A recent study has established a connection between maternal genetics and the risk of pregnancy loss, marking a significant advancement in reproductive health research. Conducted by a team led by Rajiv McCoy, an associate professor of biology at Johns Hopkins University, the research highlights genetic variants linked to chromosomal abnormalities that can lead to miscarriage.
Approximately half of pregnancy losses during the first trimester are attributed to a condition known as aneuploidy, where cells possess an abnormal number of chromosomes. This condition is particularly prevalent in egg cells compared to sperm cells and becomes increasingly common as a woman ages. Aneuploidy can result in infertility, pregnancy loss, and genetic disorders in children, some of which can lead to severe disabilities or death.
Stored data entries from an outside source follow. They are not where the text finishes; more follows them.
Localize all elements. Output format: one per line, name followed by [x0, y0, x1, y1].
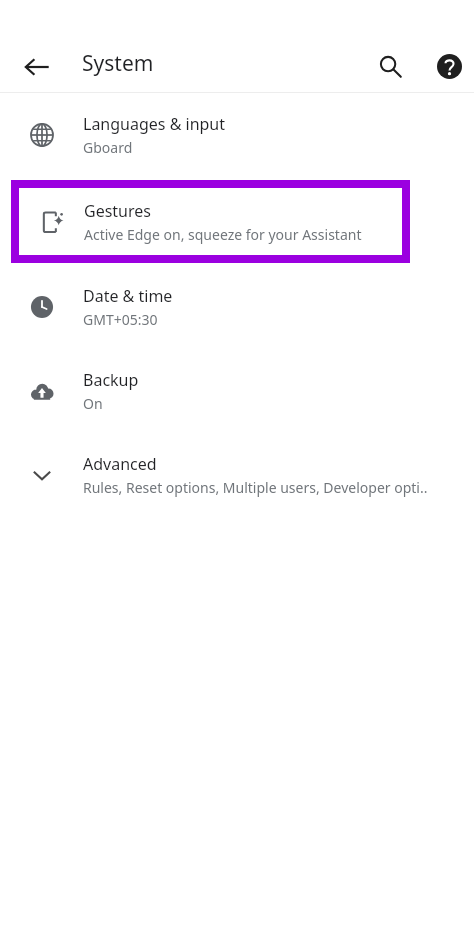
staticText: Rules, Reset options, Multiple users, De… [83, 478, 428, 497]
button[interactable]: Back [14, 44, 60, 90]
staticText: Date & time [83, 285, 173, 307]
staticText: GMT+05:30 [83, 310, 158, 329]
button[interactable]: Help [427, 44, 471, 88]
staticText: Languages & input [83, 113, 226, 135]
button[interactable]: Date & time [0, 267, 474, 349]
button[interactable]: Search [368, 44, 412, 88]
staticText: Gestures [84, 200, 151, 222]
staticText: On [83, 394, 103, 413]
button[interactable]: Backup [0, 349, 474, 433]
button[interactable]: Gestures [19, 188, 402, 255]
staticText: System [82, 49, 154, 78]
staticText: Advanced [83, 453, 157, 475]
button[interactable]: Languages & input [0, 93, 474, 177]
button[interactable]: Advanced [0, 433, 474, 517]
staticText: Backup [83, 369, 139, 391]
staticText: Active Edge on, squeeze for your Assista… [84, 225, 362, 244]
staticText: Gboard [83, 138, 133, 157]
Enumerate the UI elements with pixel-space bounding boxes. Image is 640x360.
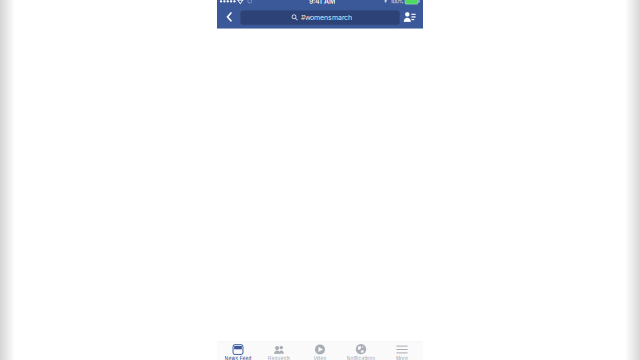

Despite the known impact of aneuploidy, the specific genetic factors that increase the likelihood of producing aneuploid eggs have remained poorly understood. McCoy and his colleagues sought to fill this knowledge gap in their study, published in January 2026 in the journal Nature. They analyzed clinical genetic testing data from over 139,000 embryos created through in vitro fertilization (IVF), involving 22,850 mothers aged between 20 and 56 years, with an average age of approximately 36.
McCoy noted, “We previously didn’t have any very well-characterized associations between genetic variation in the mother’s genome and risk of producing eggs with aneuploidy.” To investigate this, the researchers conducted genome-wide association studies, seeking statistical links between maternal genetic variants and the occurrence of aneuploid embryos.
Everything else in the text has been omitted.